Heidi Hall - The Tennessean -
Tennessee’s education leaders are taking another run at being released from No Child Left Behind’s accountability system, revising an application that the U.S. Department of Education will get its first look at Tuesday.
On Monday, State Education Commissioner Kevin Huffman said the original, seven-page letter asking for a waiver from NCLB has grown into a 70-page formal application with hundreds of pages of supporting documents. But the spirit remains the same: Tennessee wants its own way of measuring high-performing schools and a way out from under the federal measurement.

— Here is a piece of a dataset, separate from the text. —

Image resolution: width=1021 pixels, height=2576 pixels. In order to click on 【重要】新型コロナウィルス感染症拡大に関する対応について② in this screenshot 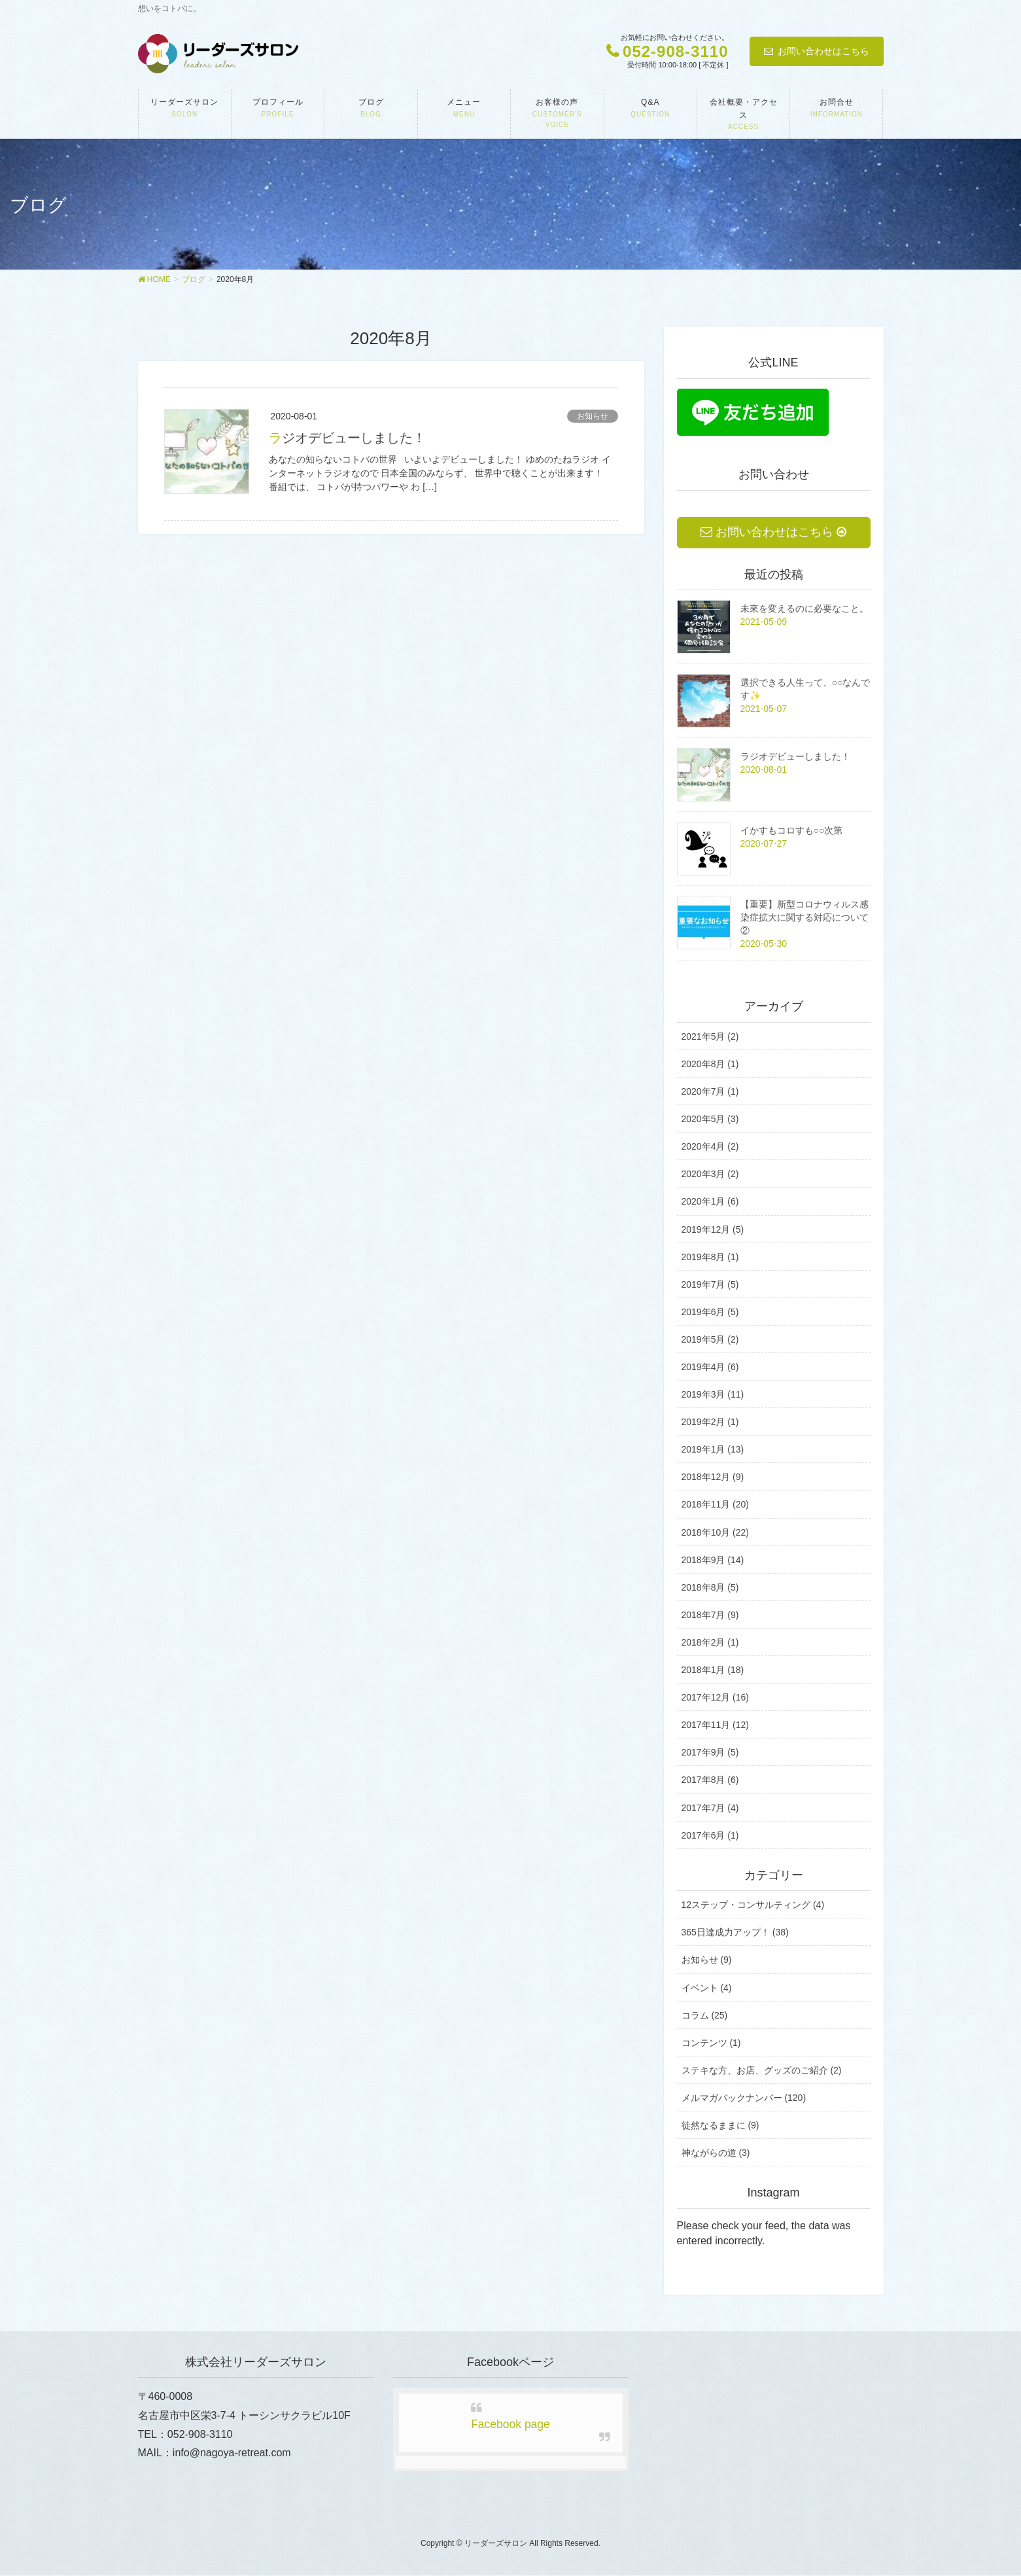, I will do `click(804, 918)`.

It imposes sanctions on schools for anything less than 20 percent year-over-year performance gains in math and reading.
Huffman said lawmakers who passed NCLB probably thought there would be a reauthorization that addressed the huge jumps required to save schools from sanctions, but that didn’t happen.
“Nobody believes they can hit them, and they’re right,” he said. “No state or district in the country has ever done (that).”
Tennessee’s system would eliminate the existing Adequate Yearly Progress labels under NCLB and group schools into new categories:
• The top 5 percent highest performing based on scores.
• The top 5 percent highest performing based on learning gains. Both of the top groups are in the “reward” category.
• The 75 percent of schools in the middle are in the “other” category.
• The bottom 15 percent, with the lowest 5 percent in proficiency and graduation rates named “priority” and the 10 percent above that – with either a large racial, economic and ethnic achievement gap but not a “priority” level problem on graduation rates – named “focus.”
A preliminary list will be released Tuesday, but Huffman says that will change based on spring testing.
He doesn’t anticipate a congressional rewrite of NCLB to happen before the U.S. Department of Education decides on Tennessee’s application, which should be by the end of the school year. Federal officials have lauded Tennessee for dramatically raising standards of student performance, awarding the state a $500 million grant in 2009 for school reform.
Districts with priority schools would have to send improvement plans to the state under the waiver request, and the bottom 5 percent would be in the state’s Achievement School District and handed off to charter school or other organizations to run.